I recently turned up a Honda powered 21 inch to 3500, cutting decent, much better than the 2600 rpm it was....then I stumbled upon blade tip speed.

I've gotten real good at sharpening my blades, but I am looking for the next level improvement.

I's 19000 a guideline, or absolute limit?
At3600 rpm, a 21 mower exceeds that 19000.
Some guys run 3300.....but the higher engine speed helps in thick turf on these tiny 190/160 cc engines.

Let me hear some thoughts......I know alot of old timers like 3600 and I can see why.


----------



## g-man (Jun 15, 2017)

If I recall correctly the 19000 fpm is to prevent projectiles speeds being too high (rock hit by the tip of the blade). I do think higher is better since it has more energy to cut the leave blades. With thick or wet grass, it could slow the actual speed from the idle you are measuring at.


----------



## x Wild Bill x (Aug 17, 2018)

This may be getting into the area of semantics, but is the blade tip speed WOT with no load? And if that is the case, does your mower have the power to maintain 3600 rpm under a cutting load? I know ztr's and riders with big engines can maintain their no load RPM or close to it, but if your your Honda with a smaller engine bogs down to say 3400 rpm under load what is you blade tip speed? Basically what g-man said above.

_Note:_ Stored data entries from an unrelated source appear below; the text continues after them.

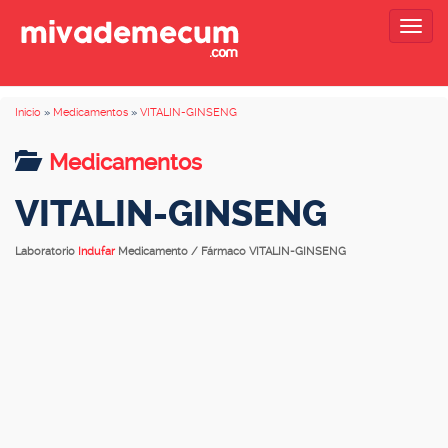
Togg
navig
Inicio
»
Medicamentos
»
VITALIN-GINSENG
Medicamentos
VITALIN-GINSENG
Laboratorio
Indufar
Medicamento / Fármaco VITALIN-GINSENG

I personally feel that if your blade tip speed drops while making a cut in grass to the ANSI standard of 19,000 fpm I would feel comfortable running that speed. Something to think about and play with. There are cheap tachometers / power meters on eBay you can permanently mount and watch your RPM's as you mow that will give you an idea. I like having one on my machine to track service hours as well as engine rpm, if it drops even 200 rpm's I know something is up.


----------